La lettera dei familiari delle vittime in piazza sabato a Bergamo
Abbiamo deciso di scendere in piazza. E lo facciamo di fronte al Comune di Bergamo per manifestare il nostro disappunto nei confronti di un sindaco e di altri politici del territorio che non hanno detto una sola parola in merito all’increscioso tentativo di insabbiamento avvenuto nelle scorse settimane a suon di emendamenti (presentati anche dai parlamentari bergamaschi, Alberto Ribolla ed Elena Carnevali) sulla commissione d’inchiesta sul covid.
Eppure fu proprio Giorgio Gori a lasciarsi andare alla commemorazione dello scorso 18 marzo in espressioni come “non c’è Bergamasco che non abbia dovuto dire addio a qualcuno a cui voleva bene”, “ciò che colpisce è che questi numeri [quelli relativi ai decessi, ndr] raddoppiano quelli delle vittime ufficialmente accertati”, “la metà dei nostri morti non figura nelle statistiche ufficiali riguardanti la pandemia”, “migliaia di nostri concittadini (centinaia in città) sono deceduti con i sintomi del covid, ma senza una diagnosi”, “sono morti nelle loro abitazioni o nelle case di riposo senza che fosse possibile fare loro un tampone, perché a marzo 2020 i tamponi erano pochi e bastavano appena per i casi più gravi”.

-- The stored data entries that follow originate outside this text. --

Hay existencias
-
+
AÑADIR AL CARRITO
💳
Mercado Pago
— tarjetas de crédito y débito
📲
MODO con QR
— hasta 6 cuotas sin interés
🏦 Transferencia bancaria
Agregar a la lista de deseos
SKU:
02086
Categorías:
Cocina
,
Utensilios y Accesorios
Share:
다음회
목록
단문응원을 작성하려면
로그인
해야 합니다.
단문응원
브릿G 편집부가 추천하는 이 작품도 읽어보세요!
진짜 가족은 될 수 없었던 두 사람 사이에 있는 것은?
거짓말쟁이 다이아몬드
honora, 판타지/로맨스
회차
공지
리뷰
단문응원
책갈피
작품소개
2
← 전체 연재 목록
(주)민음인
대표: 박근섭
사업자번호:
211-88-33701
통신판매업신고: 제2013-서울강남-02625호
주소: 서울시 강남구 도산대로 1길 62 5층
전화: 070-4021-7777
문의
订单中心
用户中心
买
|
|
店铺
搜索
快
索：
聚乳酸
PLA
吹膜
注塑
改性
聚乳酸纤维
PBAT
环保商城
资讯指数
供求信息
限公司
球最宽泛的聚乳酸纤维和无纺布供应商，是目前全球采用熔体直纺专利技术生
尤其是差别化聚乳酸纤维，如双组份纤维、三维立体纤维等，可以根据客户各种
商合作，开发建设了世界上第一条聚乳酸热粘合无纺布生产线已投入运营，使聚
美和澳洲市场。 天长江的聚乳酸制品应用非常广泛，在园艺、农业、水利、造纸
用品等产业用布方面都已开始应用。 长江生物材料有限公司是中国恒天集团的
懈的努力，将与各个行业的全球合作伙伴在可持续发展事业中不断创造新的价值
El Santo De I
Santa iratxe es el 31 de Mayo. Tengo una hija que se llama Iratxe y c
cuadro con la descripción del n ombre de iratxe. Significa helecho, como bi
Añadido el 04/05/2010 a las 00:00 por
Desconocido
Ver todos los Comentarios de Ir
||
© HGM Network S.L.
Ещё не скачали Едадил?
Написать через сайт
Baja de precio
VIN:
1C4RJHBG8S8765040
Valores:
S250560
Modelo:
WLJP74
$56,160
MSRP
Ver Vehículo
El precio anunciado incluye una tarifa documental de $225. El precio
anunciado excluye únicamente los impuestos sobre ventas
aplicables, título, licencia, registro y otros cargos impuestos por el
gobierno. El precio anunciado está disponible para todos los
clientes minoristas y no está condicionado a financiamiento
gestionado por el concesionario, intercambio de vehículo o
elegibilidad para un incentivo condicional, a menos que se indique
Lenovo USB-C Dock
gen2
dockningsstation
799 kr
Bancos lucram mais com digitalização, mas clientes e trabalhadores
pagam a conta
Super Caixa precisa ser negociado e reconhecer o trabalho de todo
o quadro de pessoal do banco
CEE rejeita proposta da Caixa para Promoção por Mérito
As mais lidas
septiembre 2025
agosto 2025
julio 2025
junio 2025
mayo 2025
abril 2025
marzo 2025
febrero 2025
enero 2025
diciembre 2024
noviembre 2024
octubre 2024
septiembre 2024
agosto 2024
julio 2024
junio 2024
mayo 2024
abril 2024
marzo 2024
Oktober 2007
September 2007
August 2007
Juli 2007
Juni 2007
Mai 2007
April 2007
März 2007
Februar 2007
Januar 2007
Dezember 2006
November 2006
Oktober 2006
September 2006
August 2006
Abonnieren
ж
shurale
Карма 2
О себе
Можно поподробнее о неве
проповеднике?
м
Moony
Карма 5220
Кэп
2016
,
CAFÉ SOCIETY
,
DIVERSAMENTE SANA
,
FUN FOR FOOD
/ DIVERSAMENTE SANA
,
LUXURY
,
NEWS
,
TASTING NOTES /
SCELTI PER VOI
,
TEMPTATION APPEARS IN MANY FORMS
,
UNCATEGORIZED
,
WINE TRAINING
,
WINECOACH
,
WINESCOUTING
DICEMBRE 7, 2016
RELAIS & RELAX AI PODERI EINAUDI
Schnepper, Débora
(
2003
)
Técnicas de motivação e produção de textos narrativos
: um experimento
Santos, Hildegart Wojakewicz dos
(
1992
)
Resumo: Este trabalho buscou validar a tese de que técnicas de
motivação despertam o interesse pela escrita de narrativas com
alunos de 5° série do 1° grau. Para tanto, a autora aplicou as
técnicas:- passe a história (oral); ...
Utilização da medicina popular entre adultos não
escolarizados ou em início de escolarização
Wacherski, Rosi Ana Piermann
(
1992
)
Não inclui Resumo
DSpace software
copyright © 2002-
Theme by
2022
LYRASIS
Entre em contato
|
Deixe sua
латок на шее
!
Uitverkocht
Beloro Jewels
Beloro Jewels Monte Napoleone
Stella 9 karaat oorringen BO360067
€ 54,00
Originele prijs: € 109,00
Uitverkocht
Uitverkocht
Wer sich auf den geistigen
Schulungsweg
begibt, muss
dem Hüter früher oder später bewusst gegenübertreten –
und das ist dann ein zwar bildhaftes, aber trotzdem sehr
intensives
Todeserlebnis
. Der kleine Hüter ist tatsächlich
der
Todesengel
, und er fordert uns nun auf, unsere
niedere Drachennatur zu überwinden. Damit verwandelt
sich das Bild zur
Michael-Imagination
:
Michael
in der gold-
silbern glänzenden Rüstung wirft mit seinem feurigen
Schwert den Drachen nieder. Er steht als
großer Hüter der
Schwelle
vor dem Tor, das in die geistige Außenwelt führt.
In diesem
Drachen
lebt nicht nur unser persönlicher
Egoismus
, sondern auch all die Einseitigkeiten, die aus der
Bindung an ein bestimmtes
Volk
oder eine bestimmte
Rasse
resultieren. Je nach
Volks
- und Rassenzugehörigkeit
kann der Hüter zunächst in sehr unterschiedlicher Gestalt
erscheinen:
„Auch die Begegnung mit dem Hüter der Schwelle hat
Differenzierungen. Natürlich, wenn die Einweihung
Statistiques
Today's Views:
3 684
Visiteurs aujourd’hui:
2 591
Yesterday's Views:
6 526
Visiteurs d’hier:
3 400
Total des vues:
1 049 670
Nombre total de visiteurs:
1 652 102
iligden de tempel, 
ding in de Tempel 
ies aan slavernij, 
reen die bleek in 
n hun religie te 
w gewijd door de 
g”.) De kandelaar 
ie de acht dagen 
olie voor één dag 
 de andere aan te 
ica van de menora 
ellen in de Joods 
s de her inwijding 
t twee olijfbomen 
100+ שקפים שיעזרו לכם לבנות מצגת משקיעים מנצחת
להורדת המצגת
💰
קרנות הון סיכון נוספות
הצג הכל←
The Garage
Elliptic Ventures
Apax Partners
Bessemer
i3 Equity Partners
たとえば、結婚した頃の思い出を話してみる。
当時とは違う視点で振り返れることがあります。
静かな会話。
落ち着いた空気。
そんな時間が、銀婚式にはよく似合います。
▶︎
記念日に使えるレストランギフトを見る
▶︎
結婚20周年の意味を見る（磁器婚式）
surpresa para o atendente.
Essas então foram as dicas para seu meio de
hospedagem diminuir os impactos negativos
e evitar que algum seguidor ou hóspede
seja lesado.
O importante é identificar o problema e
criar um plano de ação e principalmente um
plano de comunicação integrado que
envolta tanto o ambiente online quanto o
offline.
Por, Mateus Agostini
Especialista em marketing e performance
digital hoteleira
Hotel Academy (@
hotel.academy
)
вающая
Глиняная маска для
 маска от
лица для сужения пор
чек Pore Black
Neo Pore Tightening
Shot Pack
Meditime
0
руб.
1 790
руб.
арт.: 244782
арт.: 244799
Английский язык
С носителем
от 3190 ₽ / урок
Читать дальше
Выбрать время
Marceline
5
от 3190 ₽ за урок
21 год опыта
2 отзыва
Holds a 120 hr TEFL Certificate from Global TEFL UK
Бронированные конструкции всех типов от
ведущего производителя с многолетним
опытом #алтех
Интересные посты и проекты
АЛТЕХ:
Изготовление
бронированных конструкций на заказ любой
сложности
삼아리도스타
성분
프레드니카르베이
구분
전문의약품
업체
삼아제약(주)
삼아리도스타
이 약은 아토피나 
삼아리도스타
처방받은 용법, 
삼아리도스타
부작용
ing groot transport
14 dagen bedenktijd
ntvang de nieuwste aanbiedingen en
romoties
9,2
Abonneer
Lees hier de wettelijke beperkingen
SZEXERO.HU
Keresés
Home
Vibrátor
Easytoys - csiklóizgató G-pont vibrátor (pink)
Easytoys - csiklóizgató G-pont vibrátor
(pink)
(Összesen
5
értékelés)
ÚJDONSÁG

Consapevolezze che, di fronte a tutti gli italiani, evidentemente non gli sono bastate per chiedere al Presidente del Consiglio, Mario Draghi, di farsi garante della verità che si deve ai bergamaschi, ai bresciani, ai cremaschi, ma soprattutto agli italiani. No. In quel discorso non la pronunciò mai la parola verità.
Eppure, lo scorso marzo 2020, Conte e Speranza furono costretti a chiudere l’Italia per essersi ostinati a non chiudere la Val Seriana. E non lo diciamo noi. E’ messo nero su bianco su un decreto che lo stesso ex-presidente del Consiglio non avrebbe mai firmato. Ma evidentemente vogliono evitare che tutti gli italiani lo sappiano.
Eppure, chiudere sarebbe stato prerogativa di tutti. Inclusi i Presidenti di Regione. Ma anche di quei sindaci per i quali, invece, non bisognava fermarsi. Fino al punto in cui si è dovuta chiudere l’Italia, bloccando un intero Paese.
Noi oggi chiediamo la verità perché sentiamo di doverla dare non tanto a noi stessi, ma la dobbiamo a tutti i cittadini italiani.La dobbiamo ai piccoli artigiani, ai ristoratori, ai commercianti e a tutti quegli imprenditori che a causa di una gestione della pandemia molto più politica che sanitaria hanno visto in pochi mesi andare in frantumi una vita di sacrifici.
Lo dobbiamo a chi, a seguito delle chiusure di queste attività, ha perso il lavoro con dei bambini da crescere e mandare a scuola. Lo dobbiamo a chi, avendo perso il lavoro ora vive per strada. E lo dobbiamo a loro, ai bambini. Costretti a stare rinchiusi per mesi senza muoversi, giocare e incontrare i propri amici.
E lo facciamo anche e soprattutto perché in tal modo possiamo rappresentare per questi bambini un ideale. Quello di chi non si sa arrende davanti ai muri di gomma; di chi si assume su di se’ la responsabilità di spendersi per gli altri nonostante le difficoltà; di chi sa che l’Italia può e deve essere un Paese migliore in cui credere e crescere.